As a South African investor you have a stake in Naspers or Prosus on some level. Naspers constitutes a 17% weighting in the Top 40 index and 80% of what happens in Naspers is linked to Tencent, the Chinese tech giant. Last week we saw Tencent drop 17% at one stage before recovering somewhat. Naspers followed suit and so did Prosus. It was painful to watch this South African stalwart being knocked down by the actions of Chinese regulators and once again the risk of investing in Chinese companies came to the fore.

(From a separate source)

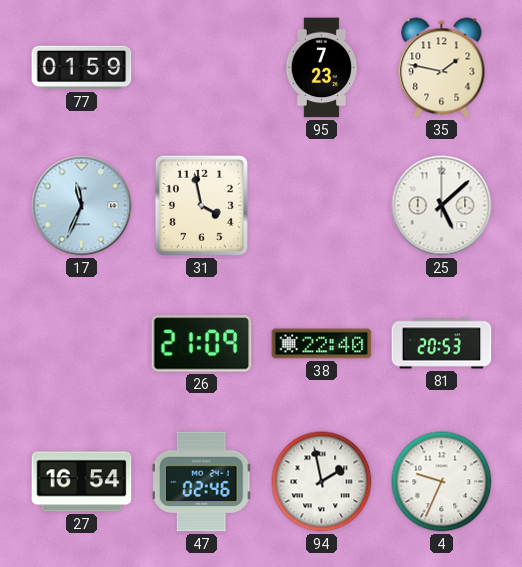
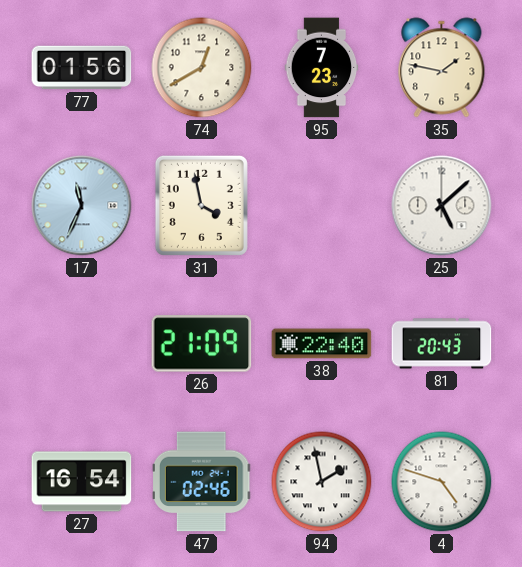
77: 01:59 -> 01:56
74: none -> 12:40
81: 20:53 -> 20:43
4: 9:34 -> 4:48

The emotional rhetoric on social media was that you cannot trust the communist Chinese government and you only have to look at the human rights abuses and impromptu crackdown on business to see why. But if we just take a step back and take our emotions out of it, we might see the other side of the coin. There is no doubt that it is much easier for a one-party state to change the rules very quickly and one has to accept that the common good may be more important than the profitability of the few. If you listen to the people in the know, you realize that the explosion of the internet over the last twenty years which made companies like Tencent, Alibaba, Baidu and JD.com massively powerful in China, created an environment where these companies could manipulate their users and clients in a way that made competitive behaviour redundant. As a matter of fact, the regulators in China had been non-existent until a few years ago and what these internet companies have been getting away with would never have been allowed in Europe or even the USA.

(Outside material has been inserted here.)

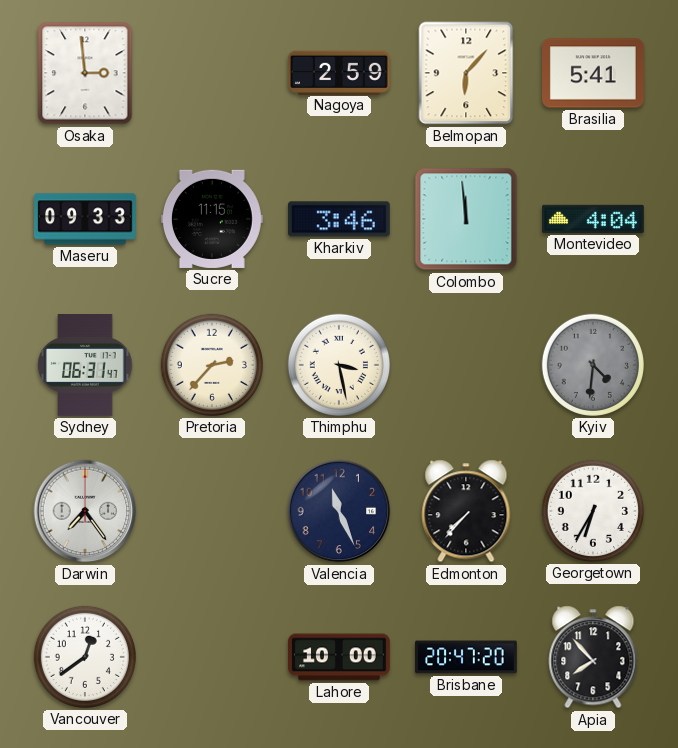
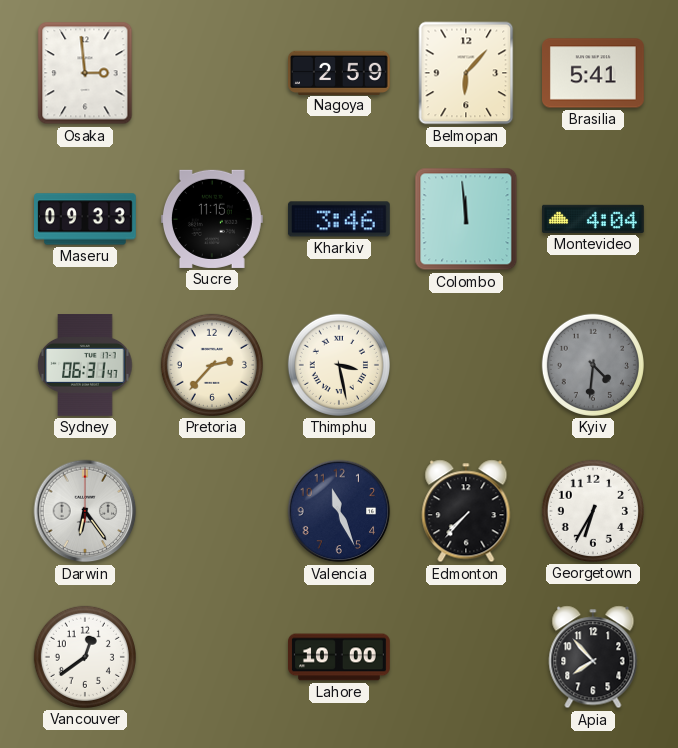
Darwin: 7:24 -> 6:24
Brisbane: 20:47 -> none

But now the regulators are catching up and they want the playing fields leveled between the companies, consumers and geographical areas. Of course there is the paranoia regarding state security and all that, but all governments are paranoid about state security and will implement regulations to control potential information flow.
But, bringing it back to Tencent, this company remains a dominant player in the Chinese and world technology sector and if anything, this massive drop in price was a buying opportunity. Naspers still trades at a 50% discount to its net asset value, and Prosus at around 36%. What we can take away from this is the fact that investing in Chinese companies does come with additional risk, just like investing in SA companies, but the rewards can be stellar. The prudent way to go about this is, once again, not to bet all your money on one horse, but to spread your risk among different companies.